Un libro intenso, difficile da dosare, che si legge tutto d’un fiato e che tiene incollati alla lettura dalla prima all’ultima pagina. Sia per le descrizioni dello strazio che accompagna inevitabilmente ogni guerra, che per l’atteggiamento con cui lo affronta Micalizzi: “Mi scriverò Die Hard su una mano e RPG proof sull’altra, a prova di RPG”.  Ma alla copertina andrebbe applicata una avvertenza: “Ogni riferimento a persone o a fatti sono realmente accaduti”. Perché lo spirito che applica alle battaglie, personali o collettive, supportato dalla scrittura in presa diretta a ritmo martellante, sembra portarci a un certo punto nella fiction. Invece è tutto vero. Tutto vissuto. Tutto tremendamente drammatico.

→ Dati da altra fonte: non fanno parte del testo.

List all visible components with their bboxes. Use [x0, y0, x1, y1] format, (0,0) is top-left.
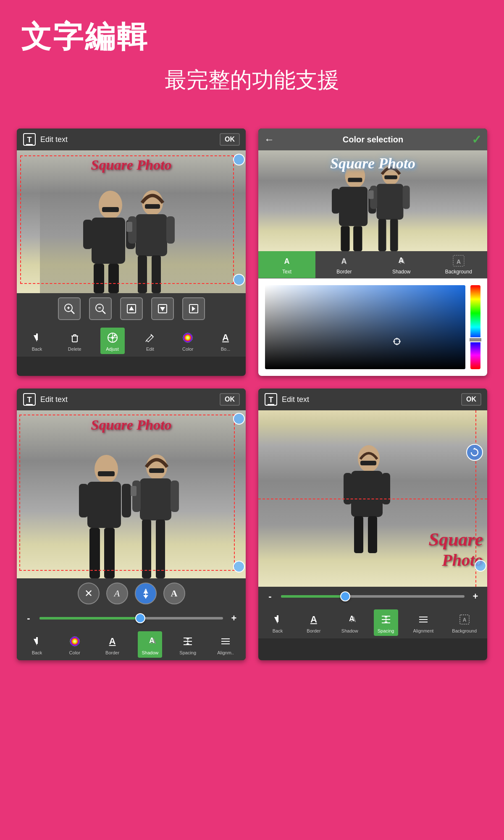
panel4-handle-bottom[interactable]	[475, 560, 486, 572]
panel1-photo-text: Square Photo	[91, 157, 172, 173]
panel3-align-label: Alignm..	[217, 650, 234, 655]
toolbar-back-label: Back	[32, 346, 42, 352]
panel4-border-btn[interactable]: A Border	[302, 609, 326, 636]
svg-rect-115	[351, 471, 383, 517]
svg-line-44	[146, 340, 147, 342]
trash-icon	[67, 330, 82, 345]
svg-rect-116	[354, 516, 363, 553]
svg-rect-50	[353, 226, 362, 251]
adjust-icon	[105, 330, 120, 345]
panel4-slider-minus-btn[interactable]: -	[264, 591, 276, 602]
panel4-border-icon: A	[306, 612, 321, 627]
toolbar-delete-btn[interactable]: Delete	[63, 328, 87, 354]
move-up-btn[interactable]	[120, 297, 143, 320]
panel4-ok-btn[interactable]: OK	[461, 393, 481, 406]
panel3-slider-track[interactable]	[39, 617, 223, 620]
toolbar-border-btn[interactable]: A Bo...	[213, 328, 238, 354]
panel3-slider-row: - +	[17, 609, 246, 628]
panel4-bg-btn[interactable]: A Background	[449, 609, 480, 636]
panel4-shadow-btn[interactable]: A A Shadow	[338, 609, 362, 636]
panel1-ok-btn[interactable]: OK	[220, 133, 240, 146]
panel3-shadow-btn[interactable]: A A Shadow	[138, 631, 162, 658]
panel3-color-btn[interactable]: Color	[63, 631, 87, 658]
panel4-bg-icon: A	[457, 612, 472, 627]
panel4-person-silhouette	[302, 436, 444, 553]
panel4-slider-plus-btn[interactable]: +	[470, 591, 481, 602]
svg-rect-87	[156, 520, 165, 578]
panel2-color-tabs: A Text A Border A A Shadow A Background	[258, 251, 487, 278]
panel4-slider-thumb[interactable]	[340, 591, 350, 601]
color-tab-border-label: Border	[336, 269, 352, 275]
svg-rect-83	[98, 471, 115, 476]
panel4-topbar-left: T Edit text	[264, 393, 309, 406]
zoom-in-btn[interactable]	[58, 297, 81, 320]
font-size-btn[interactable]: A	[135, 583, 157, 604]
panel3-align-btn[interactable]: Alignm..	[213, 631, 238, 658]
color-hue-slider[interactable]	[470, 285, 480, 369]
panel4-slider-track[interactable]	[281, 595, 465, 598]
panel3-spacing-btn[interactable]: Spacing	[176, 631, 200, 658]
color-gradient[interactable]	[265, 285, 465, 369]
panel3-handle-bottom-right[interactable]	[233, 561, 245, 572]
panel4-back-label: Back	[273, 628, 283, 633]
toolbar-edit-label: Edit	[146, 346, 154, 352]
slider-minus-btn[interactable]: -	[23, 613, 34, 624]
svg-rect-78	[87, 482, 121, 528]
zoom-out-btn[interactable]	[89, 297, 112, 320]
font-bold-btn[interactable]: A	[163, 583, 185, 604]
panel4-rotate-btn[interactable]	[466, 444, 483, 461]
panel3-border-icon: A	[105, 634, 120, 649]
panel4-spacing-btn[interactable]: Spacing	[374, 609, 398, 636]
svg-marker-121	[473, 448, 476, 449]
panel3-border-btn[interactable]: A Border	[100, 631, 125, 658]
svg-rect-81	[79, 484, 88, 517]
panel3-slider-thumb[interactable]	[135, 613, 145, 623]
back-arrow-btn[interactable]	[182, 297, 205, 320]
panel4-back-btn[interactable]: Back	[265, 609, 290, 636]
svg-marker-26	[129, 306, 134, 310]
svg-rect-49	[341, 226, 349, 251]
panel4-text-edit-icon: T	[264, 393, 278, 406]
panel3-back-btn[interactable]: Back	[25, 631, 49, 658]
svg-rect-60	[384, 175, 397, 179]
toolbar-back-btn[interactable]: Back	[25, 328, 49, 354]
color-tab-bg[interactable]: A Background	[430, 251, 487, 278]
svg-rect-79	[89, 528, 100, 578]
toolbar-adjust-btn[interactable]: Adjust	[100, 328, 125, 354]
handle-top-right[interactable]	[233, 154, 245, 165]
svg-rect-4	[92, 218, 125, 264]
panel4-back-icon	[270, 612, 285, 627]
panel3-handle-top-right[interactable]	[233, 413, 245, 425]
toolbar-color-btn[interactable]: Color	[176, 328, 200, 354]
panel3-align-icon	[218, 634, 233, 649]
panel3-shadow-label: Shadow	[142, 650, 159, 655]
color-tab-text[interactable]: A Text	[258, 251, 315, 278]
toolbar-edit-btn[interactable]: Edit	[138, 328, 162, 354]
panel3-toolbar-row: Back Color A Border	[18, 631, 244, 658]
panel3-back-label: Back	[32, 650, 42, 655]
handle-bottom-right[interactable]	[233, 274, 245, 286]
panel2-confirm-icon[interactable]: ✓	[472, 133, 481, 147]
panel3-ok-btn[interactable]: OK	[220, 393, 240, 406]
svg-rect-97	[36, 637, 38, 644]
slider-plus-btn[interactable]: +	[228, 613, 240, 624]
panel2-back-arrow[interactable]: ←	[264, 134, 274, 145]
svg-rect-6	[108, 264, 119, 293]
svg-text:A: A	[462, 617, 466, 623]
move-down-btn[interactable]	[151, 297, 174, 320]
svg-rect-55	[376, 184, 403, 220]
font-close-btn[interactable]: ✕	[78, 583, 100, 604]
svg-rect-61	[368, 190, 373, 199]
toolbar-border-label: Bo...	[221, 346, 231, 352]
toolbar-delete-label: Delete	[68, 346, 81, 352]
border-icon: A	[218, 330, 233, 345]
color-tab-border[interactable]: A Border	[315, 251, 373, 278]
color-tab-shadow[interactable]: A A Shadow	[373, 251, 430, 278]
svg-line-21	[71, 311, 74, 314]
svg-rect-82	[122, 484, 131, 517]
panel4-alignment-btn[interactable]: Alignment	[410, 609, 437, 636]
svg-rect-118	[344, 473, 352, 504]
font-normal-btn[interactable]: A	[106, 583, 128, 604]
toolbar-color-label: Color	[182, 346, 193, 352]
color-slider-handle[interactable]	[469, 337, 482, 342]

E proprio a causa di esperienze del genere, il fotoreporter sembra trasformarsi piano piano in quel samurai invocato quando era in fin di vita. È così che, un po’ come se quello che avrete tra le mani fosse il suo personale Bushido, prendono forma le conseguenti norme di disciplina militari e morali. Dalla premessa: “La guerra si porta dietro anche speranze, ma solo alla fine, e solo per chi rimane vivo” si arriva alla caustica conclusione: “La morte è proprio una rottura di palle”.